Luiza desliga o contato de seu capacete e anda sobre as ruas de barro em direção a uma pequena igreja com afrescos coloniais no centro da cidade. Assim que chega aos pés das escadas que sobem para a entrada, escuta um grito e logo em seguida um tiro. Um corpo jovem é empurrado para fora da igreja e cai deslizando sobre as escadarias até cair sobre seus pés. Ela olha para o rosto de um jovem rapaz de olhos verdes vidrados sobre uma pele escura, com uma marca de bala de arma alojada na testa, mas logo desvia sua atenção para os barulhos que se fazem ainda dentro da sacristia. Dessa forma, a jovem salta por cima do corpo e anda a passos largos para dentro da igreja pela grande porta de carvalho talhada a frente, segurando sua pistola rente ao corpo miúdo. Já dentro, olha para o chão coberto de azulejos coloridos e sente repulsa de um fragmento de memória qualquer remotamente associado. A sua frente há uma mulher entre os seus cinquenta anos, corpo parrudo, com curvas sinuosas e um cabelo comprido caído sobre o rosto, presa pelos punhos em um dos bancos do salão de missas, inconsciente. A sua frente há um homem barbudo, entre seus vinte e cinco anos, parte dos mandados dos “nós”, com sangue manchado na camisa. Ele, como Luiza, usa um capacete de vidro com um respirador acoplado a lateral.

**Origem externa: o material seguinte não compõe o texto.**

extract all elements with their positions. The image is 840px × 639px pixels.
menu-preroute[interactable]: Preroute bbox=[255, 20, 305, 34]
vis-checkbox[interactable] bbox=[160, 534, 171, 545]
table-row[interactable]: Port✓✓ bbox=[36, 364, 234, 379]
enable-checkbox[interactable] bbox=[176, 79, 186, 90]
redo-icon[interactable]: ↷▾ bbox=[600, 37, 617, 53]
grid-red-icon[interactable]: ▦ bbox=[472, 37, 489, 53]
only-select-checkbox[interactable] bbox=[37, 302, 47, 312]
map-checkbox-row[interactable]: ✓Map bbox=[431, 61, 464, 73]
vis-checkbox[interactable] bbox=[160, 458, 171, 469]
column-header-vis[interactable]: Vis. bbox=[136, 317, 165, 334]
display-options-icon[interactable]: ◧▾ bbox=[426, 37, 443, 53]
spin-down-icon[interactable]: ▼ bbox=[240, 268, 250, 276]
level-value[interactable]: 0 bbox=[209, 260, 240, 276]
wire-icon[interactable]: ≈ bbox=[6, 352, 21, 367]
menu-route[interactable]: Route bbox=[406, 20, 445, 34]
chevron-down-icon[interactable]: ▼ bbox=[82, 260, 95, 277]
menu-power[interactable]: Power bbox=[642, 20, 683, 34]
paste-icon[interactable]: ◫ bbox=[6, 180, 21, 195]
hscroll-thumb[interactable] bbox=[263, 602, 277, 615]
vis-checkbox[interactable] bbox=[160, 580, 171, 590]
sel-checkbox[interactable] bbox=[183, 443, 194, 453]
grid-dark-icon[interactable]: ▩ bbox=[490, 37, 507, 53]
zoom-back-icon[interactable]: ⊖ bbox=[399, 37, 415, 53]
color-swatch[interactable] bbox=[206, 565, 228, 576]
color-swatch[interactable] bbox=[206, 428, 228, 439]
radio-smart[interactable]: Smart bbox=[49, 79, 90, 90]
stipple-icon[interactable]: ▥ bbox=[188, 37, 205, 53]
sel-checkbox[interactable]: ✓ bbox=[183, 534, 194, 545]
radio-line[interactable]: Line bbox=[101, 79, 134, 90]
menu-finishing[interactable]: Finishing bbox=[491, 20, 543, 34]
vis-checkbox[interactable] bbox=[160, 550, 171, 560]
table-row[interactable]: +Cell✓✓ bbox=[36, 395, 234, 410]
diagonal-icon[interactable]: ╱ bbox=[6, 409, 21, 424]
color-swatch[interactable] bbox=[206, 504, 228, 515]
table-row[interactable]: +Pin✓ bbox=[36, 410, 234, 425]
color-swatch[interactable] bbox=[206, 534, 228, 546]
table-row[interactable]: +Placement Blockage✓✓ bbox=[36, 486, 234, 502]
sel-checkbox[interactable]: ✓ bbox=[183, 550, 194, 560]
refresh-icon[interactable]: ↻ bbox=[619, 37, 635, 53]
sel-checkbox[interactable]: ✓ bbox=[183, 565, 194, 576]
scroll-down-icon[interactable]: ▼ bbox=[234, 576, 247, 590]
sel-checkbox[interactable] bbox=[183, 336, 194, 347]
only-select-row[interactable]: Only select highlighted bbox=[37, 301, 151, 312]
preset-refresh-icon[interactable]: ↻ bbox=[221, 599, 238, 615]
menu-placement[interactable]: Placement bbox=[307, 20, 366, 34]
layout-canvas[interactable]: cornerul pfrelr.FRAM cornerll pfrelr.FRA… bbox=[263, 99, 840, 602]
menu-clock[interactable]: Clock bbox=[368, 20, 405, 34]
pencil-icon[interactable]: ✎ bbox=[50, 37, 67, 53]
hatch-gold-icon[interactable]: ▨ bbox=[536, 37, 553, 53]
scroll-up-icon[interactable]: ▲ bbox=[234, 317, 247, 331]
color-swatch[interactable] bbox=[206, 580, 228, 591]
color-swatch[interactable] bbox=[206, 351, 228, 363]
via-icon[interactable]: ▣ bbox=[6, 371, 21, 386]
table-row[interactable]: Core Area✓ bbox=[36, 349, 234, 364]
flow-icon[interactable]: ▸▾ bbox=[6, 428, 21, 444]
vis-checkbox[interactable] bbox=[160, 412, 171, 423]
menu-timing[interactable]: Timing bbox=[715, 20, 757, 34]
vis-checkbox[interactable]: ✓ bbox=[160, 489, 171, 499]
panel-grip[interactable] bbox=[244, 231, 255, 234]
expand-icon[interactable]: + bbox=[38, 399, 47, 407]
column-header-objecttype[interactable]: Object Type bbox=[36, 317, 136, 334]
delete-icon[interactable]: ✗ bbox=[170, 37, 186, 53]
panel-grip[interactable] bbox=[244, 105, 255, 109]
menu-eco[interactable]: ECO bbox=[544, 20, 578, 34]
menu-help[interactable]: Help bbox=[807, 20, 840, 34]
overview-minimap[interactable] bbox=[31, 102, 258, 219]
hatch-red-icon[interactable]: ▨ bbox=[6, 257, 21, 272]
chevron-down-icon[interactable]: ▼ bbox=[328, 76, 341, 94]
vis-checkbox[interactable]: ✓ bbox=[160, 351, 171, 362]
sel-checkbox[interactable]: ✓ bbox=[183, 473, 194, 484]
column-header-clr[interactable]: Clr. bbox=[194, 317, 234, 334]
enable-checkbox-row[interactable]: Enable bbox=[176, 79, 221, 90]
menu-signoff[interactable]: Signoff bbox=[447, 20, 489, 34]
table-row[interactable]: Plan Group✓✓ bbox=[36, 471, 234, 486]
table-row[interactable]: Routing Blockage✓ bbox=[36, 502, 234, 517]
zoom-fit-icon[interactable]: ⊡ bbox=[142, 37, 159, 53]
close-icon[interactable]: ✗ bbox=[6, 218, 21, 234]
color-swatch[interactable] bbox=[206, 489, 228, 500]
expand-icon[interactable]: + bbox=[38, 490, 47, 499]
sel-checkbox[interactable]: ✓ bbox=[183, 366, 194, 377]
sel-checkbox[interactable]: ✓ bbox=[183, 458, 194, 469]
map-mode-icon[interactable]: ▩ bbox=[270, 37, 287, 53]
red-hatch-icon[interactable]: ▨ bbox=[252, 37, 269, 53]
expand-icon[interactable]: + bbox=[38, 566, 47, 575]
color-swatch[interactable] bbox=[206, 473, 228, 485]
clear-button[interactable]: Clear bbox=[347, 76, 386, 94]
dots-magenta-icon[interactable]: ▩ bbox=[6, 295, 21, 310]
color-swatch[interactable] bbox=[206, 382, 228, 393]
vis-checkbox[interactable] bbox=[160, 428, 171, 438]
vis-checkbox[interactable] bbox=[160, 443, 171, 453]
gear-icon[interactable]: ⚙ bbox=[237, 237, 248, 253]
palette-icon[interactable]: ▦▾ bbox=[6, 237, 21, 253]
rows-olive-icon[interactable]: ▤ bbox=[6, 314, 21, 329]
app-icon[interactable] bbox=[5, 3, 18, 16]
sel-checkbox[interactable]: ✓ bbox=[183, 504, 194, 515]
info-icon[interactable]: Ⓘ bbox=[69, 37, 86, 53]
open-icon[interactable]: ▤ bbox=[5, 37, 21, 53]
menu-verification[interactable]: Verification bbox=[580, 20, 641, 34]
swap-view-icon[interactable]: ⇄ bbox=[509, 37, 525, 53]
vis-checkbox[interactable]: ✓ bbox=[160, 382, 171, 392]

– Onde esteve? Não importa. Me traz a porcaria da mala. – O rapaz indica com o dedo indicador frenético para uma mochila de vidro negra, igual à que Luiza carrega nas costas, que se encontra debaixo de um bloco de vidro transparente contendo o corpo de Jesus Cristo deitado, talhado em madeira. Por cima ainda podia-se sentir o calor das velas das recentes preces dos fiéis aglomeradas sobre a proteção da imagem derretendo sobre o corpo fustigado do vidro.
Luiza guarda a arma prendendo-a no short e caminha a passos largos até a mala de vidro, todavia seu corpo novamente responde, dessa vez com pernas bambas, sem ser convidado, assim que chega perto da imagem de Jesus.
– Vambora! Não temos o dia todo. - diz o homem impaciente enquanto segura o corpo mole da mulher inconsciente. Luiza apressa-se jogando-se de joelhos para alcançar a mala e volta dando-a nas mãos do jovem rapidamente.
Esse indica que Luiza segure o corpo da mulher gorducha para que dessa forma possa desarmar a mala e prosseguir com o procedimento padrão. Ao apertar em um botão pouco aparente sobre o casco da mala, essa abre-se, dividindo-se em dois. Dentro há um capacete de metal e vidro ligado por diversos fios que se prendem nas laterais até os fundos da mala oca. Nesse sentido, enquanto Luiza segura o corpo da mulher, o rapaz ajeitava a coroa de fios em volta de sua cabeça inchada de mula, tomando cuidado para não toca-la com os dedos. Depois, um novo botão é acionado e uma descarga de conteúdo amarelo começa a subir pelos fios da mala até a coroa na cabeça da mulher. Quando a toca faz-lhe acordar instantaneamente aos gritos, mas apenas isso, seu corpo não se move.
– Você. Não pode ficar aqui. – O homem à frente de Luiza recebe uma mensagem através de seu capacete e se dá conta de quem está fazendo perder tempo.- Faça os Flores aparecerem. Eles não vão sair da cidade. Estamos cercando. Quando terminar aciona a chamada que nós vamos trazer eles para a entrada principal. Eu tenho outro servicinho para você, depois... Anda! – O homem fala incisivo, soltando as mãos em punho de Luiza das cordas que prendem os pulsos da senhora em processo de cura, com violência. A menina não se abala de forma alguma. Sua expressão não demonstrava nada além de concordância mutua e convicção sobre seu dever.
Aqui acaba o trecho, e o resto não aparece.